Back with Rohail Hyatt as solo producer, Coke Studio is repeating old mistakes and making some new ones.
Coke Studio is not a TV show anymore. The giant behemoth that comes with its own sets of billboards, radio and TV ads, sponsored air-time; the great claim ‘Sound of the Nation’ and coffee table books (now and again) is back – without a punch.
For one thing, the show should have been cancelled a long time ago because now it’s deluded us into believing that this over-polished yet similar-to-the-Strings-era Coke Studio 12 is “cultural cohesion”.
Last season, produced by Ali Hamza and Zohaib Kazi, was about celebrating the minorities, the diversity of the country even as it featured some similar names like Momina Mustehsan in that embarassment, ‘Ko Ko Korina’. But the patriotic card was used with ‘Hum Dekhengay’ – the season opener.
While last year there was hunger and a vision that few understood, this year the season opener arrived on a Friday with Atif Aslam dressed in all-white, presenting a hamd originally made famous by Nusrat Fateh Ali Khan. Atif Aslam carried it on his shoulders and there is no question about it. But one has to question CS’s real intentions in opening on a Friday? Is it playing the religious card for mass acclaim?
The first episode answers that question
There are three songs in total, each with its own narrative.
Zoe Viccaji, who has done better work on Coke Studio, returns with ‘Ram Pam’ – a song that she noted allowed her a chance to showcase her jazz sensibilities. Meanwhile, the man who earned a solo spot actually got featured in the song only – Shahab Hussain.
‘Ram Pam’, the supposedly light-hearted number in the first episode is really one of those elevator music numbers. You may sing along ‘ta ra ram pam’ but when off the elevator, the song says a goodbye. In comparison, for instance, Zoe Viccaji’s duet with Asif Hussain Samraat in season four is the most eloquent she has sounded on the show. Even ‘Dil Kinara’ from season six had guts because it was driving Zoe out of a genre she is comfortable with.

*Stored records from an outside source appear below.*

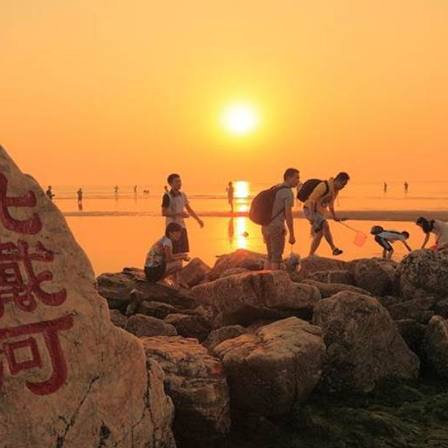
오시는 길
최신 해외 동향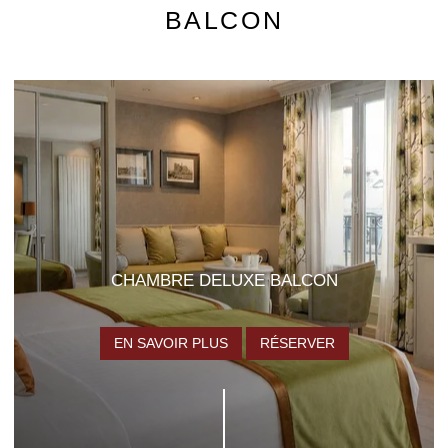
BALCON
CHAMBRE DELUXE BALCON
EN SAVOIR PLUS
RÉSERVER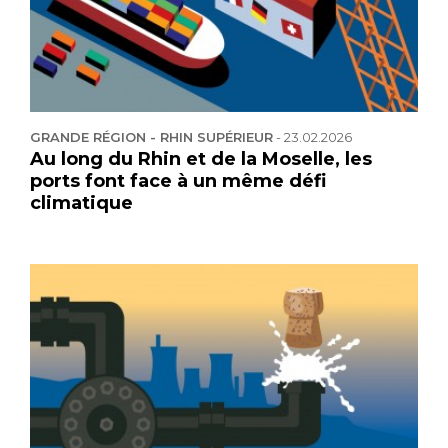
GRANDE RÉGION - RHIN SUPÉRIEUR
-
23.02.2026
Au long du Rhin et de la Moselle, les
ports font face à un même défi
climatique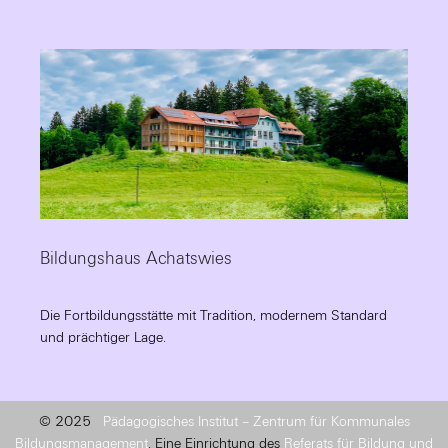
Bildungshaus Achatswies
Die Fortbildungsstätte mit Tradition, modernem Standard
und prächtiger Lage.
© 2025
Pädagogisches Institut – Zentrum für Kommunales
Bildungsmanagement
. Eine Einrichtung des
Referats für Bildung und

The King of Qawwali, the heir to the legendary NFAK throne, Rahat Fateh Ali Khan is a selling artist, a fierce talent, turning Bollywood Qawwali into a genre of its own. And while his powers are many, they no longer fit into the studio. Why not listen to him in a Bollywood film? He has some marvelous songs to his credit.
The song, ‘Dam Mastam’ is said to be an ode to Maula Ali from Shahbaz Qalandar but it sounds good in theory only. Where the song begins and how it turns into a Jhankar Beats version, makes it so average, you are listening and staring in complete devastation. The buzzword of episode one seems to be groove. Throw it here and there, in each song. And this becomes apparent even on ‘Maahi Diyaan Jhokaan’. In fact the gravel-sounding trio, added as the folk element, has enormous value; their narrative is their own. This was a disappointing beginning and it begs the question? What is the answer? I’ll tell you as the season concludes – in a couple of weeks.
The corporatized ‘baithak’ is a bit too much to take. But the visuals nonetheless handled by Zeeshan Parwez and Kamal Khan, worked overall. The dark hues worked.
Keeping a somewhat open mind since this was the first episode, I hope I am proven wrong in the coming weeks and Coke Studio creates good songs and doesn’t turn a space dedicated to music into something rigid.